Robert S. Dieter, MD RVT

_________________________________________________________________________________

ROBERT S. DIETER, MD, RVT
Dr. Dieter is an interventional cardiologist and vascular medicine specialist. He has completed advanced fellowship in Vascular Medicine and Peripheral Vascular Interventions at Georgetown University/Washington Hospital Center in Washington, D.C.

With a patient care emphasis in Vascular Medicine, he specializes in the management of patients with complex vascular diseases. He manages patients with stroke, TIA, and those at risk for stroke, particularly those with carotid artery blockages requiring angioplasty/stenting or those with PFO. He also specializes in renal artery stenosis. In fact, Dr. Dieter has published on new and potentially safer methods to treat blockages in the renal arteries. Dr. Dieter performs minimally invasive abdominal aortic aneurysm repair (endograft). Dr. Dieter has extensive training in the management of patients with claudication, as well as those with critical limb ischemia and non-healing ulcers — particularly in patients with diabetes. Furthermore, Dr. Dieter is board-certified in interventional cardiology and specializes in angioplasty, stenting and myocardial infarction treatment. Although Dr. Dieter is a vascular medicine specialist and interventional cardiologist, his underlying philosophy is the prevention of disease. He completed an advanced fellowship with renowned experts in Preventive Cardiology. Dr. Dieter actively treats patients with complex dyslipidemias.

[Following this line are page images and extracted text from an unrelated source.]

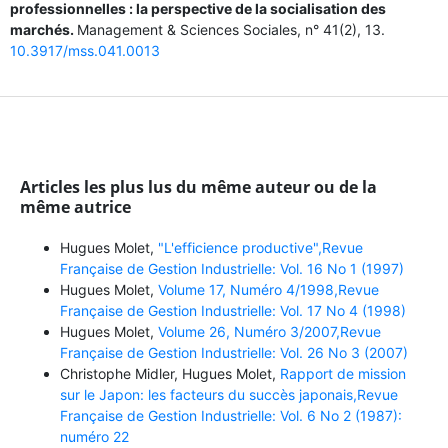
professionnelles : la perspective de la socialisation des
marchés.
Management & Sciences Sociales,
n° 41
(2),
13.
10.3917/mss.041.0013
Articles les plus lus du même auteur ou de la
même autrice
Hugues Molet,
"L'efficience productive",Revue
Française de Gestion Industrielle: Vol. 16 No 1 (1997)
Hugues Molet,
Volume 17, Numéro 4/1998,Revue
Française de Gestion Industrielle: Vol. 17 No 4 (1998)
Hugues Molet,
Volume 26, Numéro 3/2007,Revue
Française de Gestion Industrielle: Vol. 26 No 3 (2007)
Christophe Midler, Hugues Molet,
Rapport de mission
sur le Japon: les facteurs du succès japonais,Revue
Française de Gestion Industrielle: Vol. 6 No 2 (1987):
numéro 22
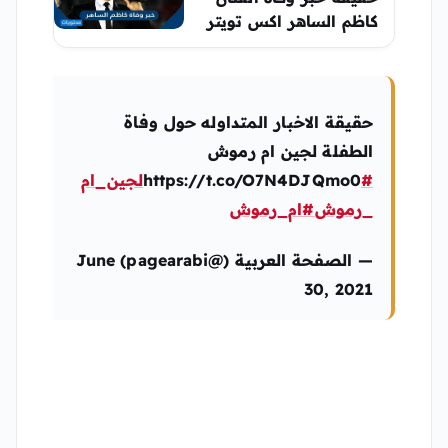
كاظم الساهر اكس تويتر
حقيقة الاخبار المتداوله حول وفاة
الطفلة لجين ام رموش
https://t.co/O7N4DJQmo0
#لجين_ام
_رموش
#ام_رموش
— الصفحة العربية (@pagearabi) June
30, 2021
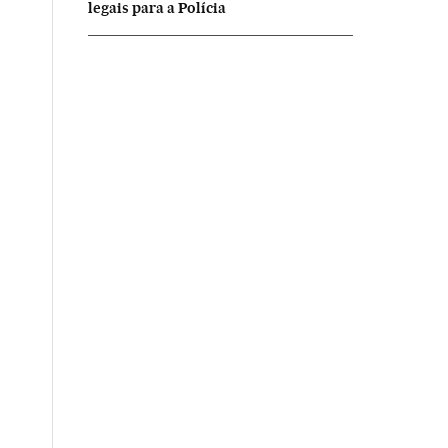
legais para a Polícia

Dr. Dieter graduated Alpha Omega Alpha from medical school. He has written over 100 journal articles, eight book chapters, is on the editorial board of several medical journals, and lectures internationally on cardiovascular diseases. He is the editor of two textbooks on vascular disease.

ARAVINDA NANJUNDAPPA, MD, RVT
Dr. Nanjundappa completed medical graduation in Adichunchanagiri Institute of Medical Sciences, India. He is specialist in Internal Medicine and Cardiology. He has certification in Cardiovascular Disease, Internal Medicine and Interventional Cardiology. He has been resident and fellow at Seton Hall University, Shands Hospital, Washington Hospital Center. He has also served as Director of Vascular Medicine and Peripheral Interventions at Pitt County Memorial Hospital, Greenville, North Carolina. At present, he is working as an Associate Professor of Medicine and General Surgery at West Virginia University School of Medicine, Charleston, West Virginia. He is a Board-Certified Cardiologist and Interventionalist.

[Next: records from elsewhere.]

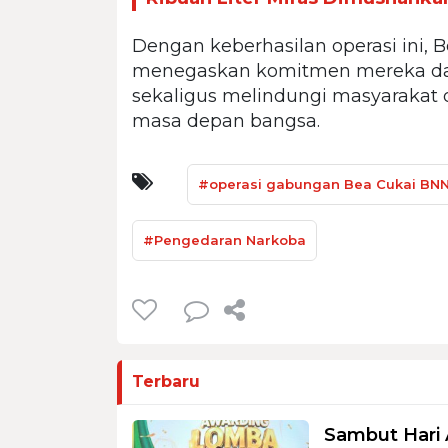
Dengan keberhasilan operasi ini, 
menegaskan komitmen mereka dalam
sekaligus melindungi masyarakat
masa depan bangsa.
#operasi gabungan Bea Cukai BN
#Pengedaran Narkoba
Terbaru
Sambut Hari 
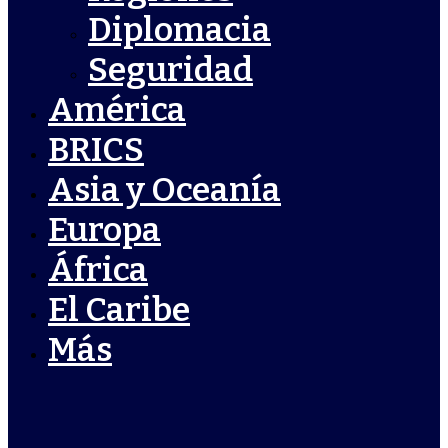
Diplomacia
Seguridad
América
BRICS
Asia y Oceanía
Europa
África
El Caribe
Más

Recipient of numerous teaching, research awards and grants, Dr. Nanjundappa is author of more than 60 peer-review journal articles and text book chapters. A frequent national and international guest lecturer, he serves on the editorial boards of eight journals including: Angiology; Interventional Cardiology (Associate Editor); and The Internet Journal of Endovascular Medicine (Chief Medical Editor). Dr. Nanjundappa has participated in several important Clinical Trials including: CLEVER, CORAL, CAPTURE, CREST, HERCULES, MOBILITY, and CHOICES.